WikiDashboard from PARC

Since it has become a popular destination for students, Wikipedia has had a special place in the hearts of faculty, and by that I don’t mean a nice and sunny place. It’s often argued that because it is freely editable by anyone and everyone, the overall quality of the articles is suspect. Perhaps this assertion is true, but it’s not one that has been shown conclusively to be true. And there are those that argue the exact opposite is in fact true.

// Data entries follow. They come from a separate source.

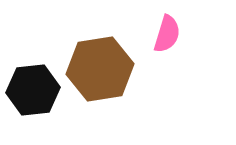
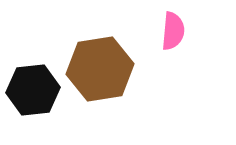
pink semicircle: moved 6 px right, 3 px up; rotated 12 degrees counterclockwise
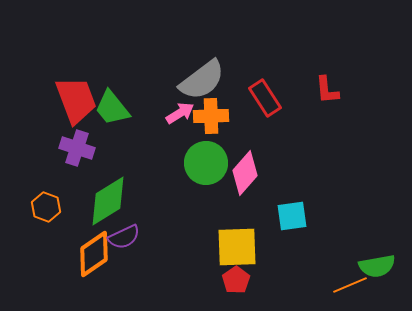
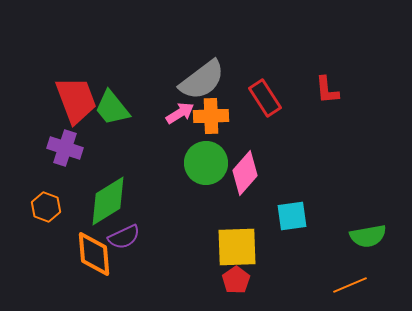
purple cross: moved 12 px left
orange diamond: rotated 60 degrees counterclockwise
green semicircle: moved 9 px left, 30 px up
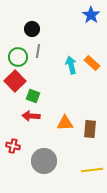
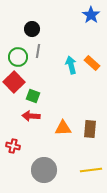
red square: moved 1 px left, 1 px down
orange triangle: moved 2 px left, 5 px down
gray circle: moved 9 px down
yellow line: moved 1 px left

Researchers at PARC have given us all a tool that might help us come to a better conclusion by providing what they call “social transparency” with respect to Wikipedia articles and their editors. Check out their really interesting work on the issue:


They’ve also included a quick start if you’re not exactly sure how it works.

2 Comments so far

  1. Clay on February 2nd, 2009

    Hey Jimmy, I have to agree with you. I definitely believe that a good deal of the resistance is generated by the newness of the knowledge paradigm we’re dealing with in Wikipedia. At this point, we’re still at the early adopter stage with this set of tools in higher education. And you know what they say about pioneers: “They often end up with arrows in their backs.”

  2. Huck on February 28th, 2009

    Hey, Clay – I may be an academic who goes against the grain, but I’ve always found Wikipedia to be a pretty darn good and accurate resource. Sure, it doesn’t have the benefit of verifiable academic peer review, but I’ve always found entries that I’ve looked into that are relevant to my own academic field to be quite solid. I think most academics don’t like it because it represents a loss of control over information over which the “guild” of Ph.D.s claims proprietorship. I think that claim is bunk and is rife with self-important elitism. The fact is that academics can just as readily edit Wikipedia as anyone else, so why would they complain when they can always throw their expertise into the ring. Frankly, I think it’s great that Wikipedia decentralizes knowledge away from the academy. On another completely unrelated note, I heard that the McGoverns are leaving for Bush-land. I wish you all well, but we’ll miss you here. Brush up on your Spanish. Peace, mi amigo.